A very weak paper in PNAS has attracted some attention lately: An experimental test of the ovulatory homolog model of female orgasm
The paper aims to be a test of the hypothesis that the human female orgasm is a kind of evolutionary relic from an earlier stage in evolution.
In humans, ovulation happens on a monthly cycle and is not related to sexual activity. However, in some mammal species, such as rabbits, ovulation is triggered by sex (or copulation, as biologists say). In the new paper, authors Mihaela Pavlicev et al. argue that humans evolved from animals with copulation-induced ovulation (CIO), which later became the female orgasm.
The female orgasm being notoriously mysterious, you can see why this idea has made headlines, but unfortunately the evidence in the paper is extremely thin.
To test their hypothesis, Pavlicev et al. gave female rabbits the SSRI antidepressant fluoxetine (Prozac) for 2 weeks before allowing them to mate with a male rabbit (called “Frank”, we’re told) before having their ovaries examined for signs of ovulation. The logic was that SSRIs are known to inhibit or delay orgasm in human women, so if they also inhibit CIO in rabbits, that would be evidence that human orgasm and rabbit CIO are somehow linked.
This is not a completely crazy scientific logic, although it’s far from being “an experimental test” of the hypothesis like the title of the paper promises: I would say the evidence from this study would be at best suggestive. But it’s not even that, because the sample size was so small.

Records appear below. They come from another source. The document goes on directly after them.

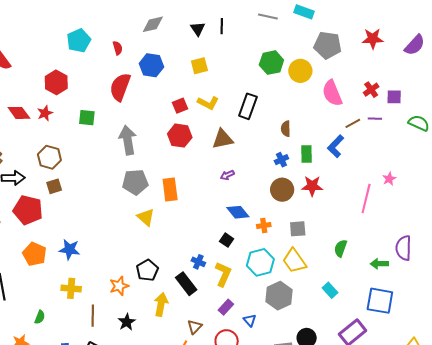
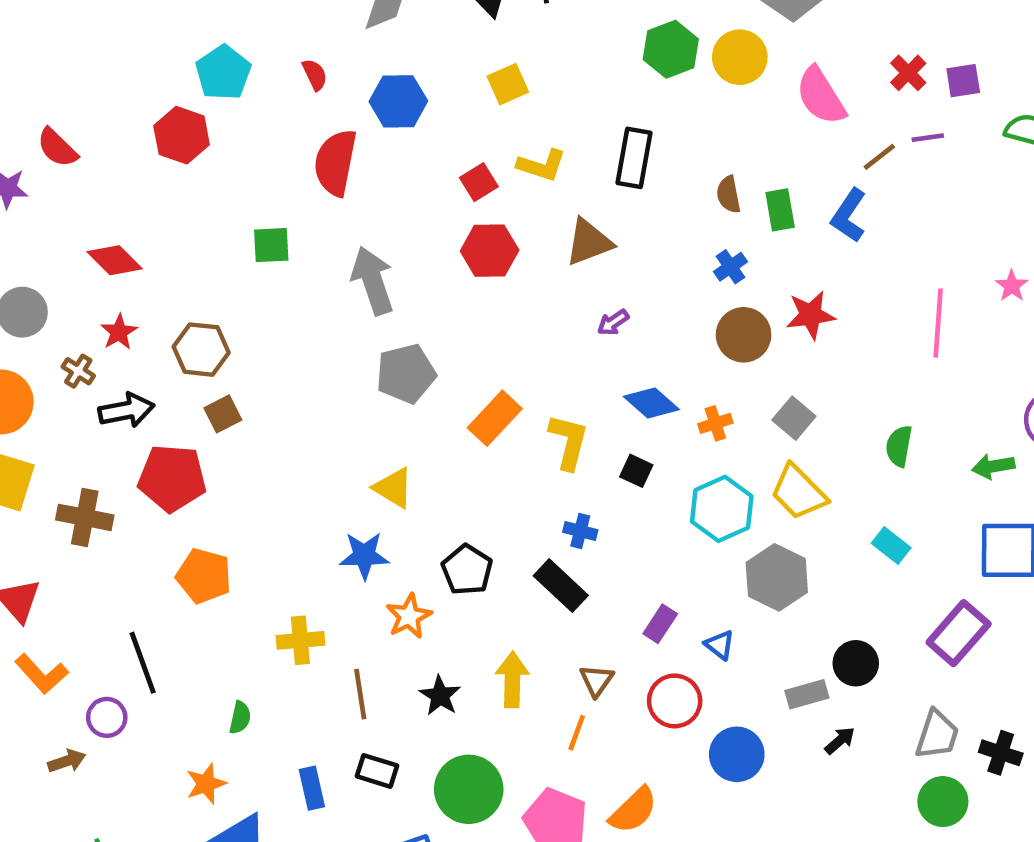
red hexagon: (56, 82) -> (182, 135), moved
red star: (45, 113) -> (119, 332), moved
green rectangle: (306, 154) -> (780, 210), moved
pink star: (389, 179) -> (1012, 286), moved
orange rectangle: (170, 190) -> (495, 418), moved, turned 60
yellow triangle: (146, 217) -> (393, 488), moved
gray square: (298, 229) -> (794, 418), turned -36
blue star: (69, 249) -> (364, 555), moved
yellow L-shape: (223, 274) -> (569, 442), moved
yellow arrow: (161, 304) -> (512, 680), moved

In the main experiment (Experiment 1), there were only 12 rabbits in the fluoxetine group and 9 in the control group. This is a tiny sample. In fact, those groups were were divided into two even smaller groups for drug doses (2 mg/kg and 4 mg/kg fluoxetine).
The effect of fluoxetine on COI was not significant in either group alone; it was significant p<0.01 in the pooled group, but with this sample size, I’d be extremely wary of that. The effect was larger in the lower dose group, which is odd.
The authors also reveal that, “to our surprise”, the rabbits had zero detectable levels of fluoxetine in their bloodstream at the end of the two weeks, despite being dosed daily. I would say that this is a bit of a problem and perhaps calls the results into further question.
Overall, this seems more like a early pilot experiment than a finished scientific study. The authors should repeat the experiment with a much larger sample size and a different SSRI (one that isn’t metabolized so quickly in rabbits) if they’re serious about testing their hypothesis. I am surprised that this paper appeared in PNAS.